The Aftermath of Amazon’s Cloud Outage

2 comments

More than five days after its outage began, Amazon Web Services has finally restored virtually all of its services, with some mopping up of a small number of customer accounts with “stuck” data in its Elastic Block Storage (EBS) service. “EBS is now operating normally for all APIs and recovered EBS volumes,” Amazon reports on its status dashboard. “The vast majority of affected volumes have now been recovered. We’re in the process of contacting a limited number of customers who have EBS volumes that have not yet recovered and will continue to work hard on restoring these remaining volumes.” The company promises a detailed incident report will follow.

What are the lessons and implications of the outage? Discussion continued over the weekend. Here’s a look at some notable links with analysis and commentary:

  • How SmugMug survived the Amazonpocalypse – SmugMug’s Don MacAskill: “Despite using a lot of Amazon services, SmugMug didn’t go down because we spread across availability zones and designed for failure to begin with, among other things.”SmugMug also didn’t use Elastic Block Storage. “We’ve never felt comfortable with the unpredictable performance and sketchy durability that EBS provides, so we’ve never taken the plunge,” MacAskill writes.
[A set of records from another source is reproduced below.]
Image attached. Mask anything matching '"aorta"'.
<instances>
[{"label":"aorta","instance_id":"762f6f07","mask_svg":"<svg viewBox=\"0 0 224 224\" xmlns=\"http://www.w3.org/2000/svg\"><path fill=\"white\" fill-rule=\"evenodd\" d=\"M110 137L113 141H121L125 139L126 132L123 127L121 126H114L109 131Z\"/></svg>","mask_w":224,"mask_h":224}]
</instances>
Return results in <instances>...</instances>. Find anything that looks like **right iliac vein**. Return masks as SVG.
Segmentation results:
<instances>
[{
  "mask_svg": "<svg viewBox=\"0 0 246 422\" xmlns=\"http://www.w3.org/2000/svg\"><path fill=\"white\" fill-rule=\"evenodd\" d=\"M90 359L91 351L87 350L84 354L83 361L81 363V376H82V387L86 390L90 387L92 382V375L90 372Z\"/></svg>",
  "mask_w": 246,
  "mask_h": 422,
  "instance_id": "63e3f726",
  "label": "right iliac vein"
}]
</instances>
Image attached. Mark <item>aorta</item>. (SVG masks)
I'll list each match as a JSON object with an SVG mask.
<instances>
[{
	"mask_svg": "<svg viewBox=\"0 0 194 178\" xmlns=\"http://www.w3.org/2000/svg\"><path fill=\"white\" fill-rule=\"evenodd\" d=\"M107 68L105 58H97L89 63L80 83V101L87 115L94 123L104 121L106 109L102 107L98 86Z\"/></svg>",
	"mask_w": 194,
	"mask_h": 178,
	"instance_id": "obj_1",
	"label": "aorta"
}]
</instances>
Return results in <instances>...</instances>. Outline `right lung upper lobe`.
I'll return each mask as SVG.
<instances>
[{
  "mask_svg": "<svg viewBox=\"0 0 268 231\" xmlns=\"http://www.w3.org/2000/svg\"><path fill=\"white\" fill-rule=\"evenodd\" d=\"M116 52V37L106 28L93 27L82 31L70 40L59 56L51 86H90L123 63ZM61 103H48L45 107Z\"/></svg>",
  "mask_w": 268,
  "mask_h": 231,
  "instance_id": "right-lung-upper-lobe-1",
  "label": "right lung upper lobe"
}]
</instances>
  • Seven lessons to learn from Amazon’s outage – What are the lessons to learn? Phil Wainewright at ZDNet urges close scrutiny of SLAs. “Since it has been the EBS and RDS services rather than EC2 itself that has failed (and all the failures have been restricted to Availability Zones within a single Region), the SLA has not been breached, legally speaking.”
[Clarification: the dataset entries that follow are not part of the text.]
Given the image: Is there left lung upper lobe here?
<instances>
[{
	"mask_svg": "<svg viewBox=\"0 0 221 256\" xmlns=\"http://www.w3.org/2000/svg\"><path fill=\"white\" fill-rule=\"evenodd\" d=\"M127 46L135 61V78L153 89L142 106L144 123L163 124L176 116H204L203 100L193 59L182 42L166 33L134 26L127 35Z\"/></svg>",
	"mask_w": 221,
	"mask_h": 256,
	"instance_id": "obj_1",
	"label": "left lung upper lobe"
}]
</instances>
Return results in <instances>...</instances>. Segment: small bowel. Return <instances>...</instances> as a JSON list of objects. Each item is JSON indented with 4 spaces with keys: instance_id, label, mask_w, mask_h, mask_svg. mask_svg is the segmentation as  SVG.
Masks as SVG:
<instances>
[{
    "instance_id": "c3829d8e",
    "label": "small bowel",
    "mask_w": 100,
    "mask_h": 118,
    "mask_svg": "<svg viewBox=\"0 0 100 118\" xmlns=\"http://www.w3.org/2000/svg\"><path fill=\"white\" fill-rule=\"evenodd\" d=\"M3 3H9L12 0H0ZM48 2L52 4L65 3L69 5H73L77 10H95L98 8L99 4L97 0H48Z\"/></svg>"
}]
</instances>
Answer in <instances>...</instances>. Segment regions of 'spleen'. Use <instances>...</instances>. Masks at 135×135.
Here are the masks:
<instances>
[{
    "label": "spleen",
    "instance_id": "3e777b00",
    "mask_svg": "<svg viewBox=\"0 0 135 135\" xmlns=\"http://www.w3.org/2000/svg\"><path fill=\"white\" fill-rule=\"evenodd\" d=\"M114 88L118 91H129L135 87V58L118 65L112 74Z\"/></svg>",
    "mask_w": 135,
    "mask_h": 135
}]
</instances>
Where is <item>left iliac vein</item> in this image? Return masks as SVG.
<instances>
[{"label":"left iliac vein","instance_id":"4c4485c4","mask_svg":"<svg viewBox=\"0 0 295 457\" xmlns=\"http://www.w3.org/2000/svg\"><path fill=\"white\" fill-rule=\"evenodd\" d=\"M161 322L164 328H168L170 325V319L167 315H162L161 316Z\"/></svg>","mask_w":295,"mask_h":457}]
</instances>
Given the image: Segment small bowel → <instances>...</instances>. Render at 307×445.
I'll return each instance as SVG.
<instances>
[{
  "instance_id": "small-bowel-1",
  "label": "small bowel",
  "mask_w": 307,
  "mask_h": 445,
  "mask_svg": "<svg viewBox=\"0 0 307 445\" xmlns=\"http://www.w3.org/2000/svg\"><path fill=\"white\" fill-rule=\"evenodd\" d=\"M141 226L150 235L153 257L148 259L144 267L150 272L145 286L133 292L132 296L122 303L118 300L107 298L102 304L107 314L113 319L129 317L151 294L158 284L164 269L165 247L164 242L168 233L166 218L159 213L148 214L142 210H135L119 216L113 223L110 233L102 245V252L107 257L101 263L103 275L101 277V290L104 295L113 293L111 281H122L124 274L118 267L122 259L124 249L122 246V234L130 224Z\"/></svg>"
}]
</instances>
  • Amazon’s Trouble Raises Cloud Computing Doubts: The New York Times examines the potential impact on cloud adoption. “Industry analysts said the troubles would prompt many companies to reconsider relying on remote computers beyond their control.”
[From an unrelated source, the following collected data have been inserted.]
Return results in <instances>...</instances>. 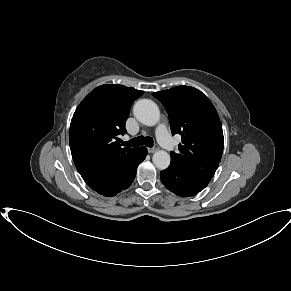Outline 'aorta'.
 <instances>
[{
    "label": "aorta",
    "mask_w": 291,
    "mask_h": 291,
    "mask_svg": "<svg viewBox=\"0 0 291 291\" xmlns=\"http://www.w3.org/2000/svg\"><path fill=\"white\" fill-rule=\"evenodd\" d=\"M133 113L136 119L144 125L154 126L160 120V111L157 104L150 99H141L133 107ZM170 155L164 150H158L153 154L152 161L154 165L164 170L170 165Z\"/></svg>",
    "instance_id": "obj_1"
}]
</instances>
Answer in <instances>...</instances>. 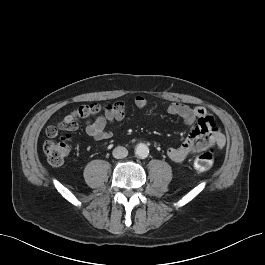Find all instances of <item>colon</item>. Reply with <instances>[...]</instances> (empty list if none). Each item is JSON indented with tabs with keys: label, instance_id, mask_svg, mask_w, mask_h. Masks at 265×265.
I'll use <instances>...</instances> for the list:
<instances>
[{
	"label": "colon",
	"instance_id": "5ec220e1",
	"mask_svg": "<svg viewBox=\"0 0 265 265\" xmlns=\"http://www.w3.org/2000/svg\"><path fill=\"white\" fill-rule=\"evenodd\" d=\"M110 109V106L93 103L77 108L70 115L63 118L56 125L49 126L46 134L49 138L43 146V151L48 163L51 166L57 167L64 163L69 155V145L65 138L56 140L55 138L61 131H70L76 127V118H88L99 113H105ZM214 164V154L212 151H204L194 159V168L198 172L209 171Z\"/></svg>",
	"mask_w": 265,
	"mask_h": 265
}]
</instances>
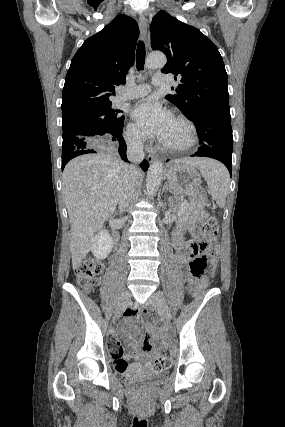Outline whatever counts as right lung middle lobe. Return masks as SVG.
Listing matches in <instances>:
<instances>
[{
    "label": "right lung middle lobe",
    "mask_w": 285,
    "mask_h": 427,
    "mask_svg": "<svg viewBox=\"0 0 285 427\" xmlns=\"http://www.w3.org/2000/svg\"><path fill=\"white\" fill-rule=\"evenodd\" d=\"M120 113L121 110H114L111 103H108L63 116V148L75 145L76 136H85L90 139V143L101 145L115 141L114 138L121 133L124 124V116Z\"/></svg>",
    "instance_id": "obj_1"
}]
</instances>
  • The AWS Outage: The Cloud’s Shining Moment – At O’Reilly, George Reese makes the claim that the cloud is better than ever, but its users are not: “In short, if your systems failed in the Amazon cloud this week, it wasn’t Amazon’s fault. You either deemed an outage of this nature an acceptable risk or you failed to design for Amazon’s cloud computing model.”
  • Magical Block Store: When Abstractions Fail Us – Joyent takes a closer look at EBS: “I certainly don’t claim to know how EBS works, but of course people go to bars and have beers and talk. It’s commonly believed that EBS is built on DRBD with a dose of S3-derived replication logic. … Maybe (Amazon) did what a dozen billion dollar companies before them tried to do and never pulled off. Or maybe EBS is indeed bandaids and chicken wire. I have no idea. Which is a problem, as a user of EBS.”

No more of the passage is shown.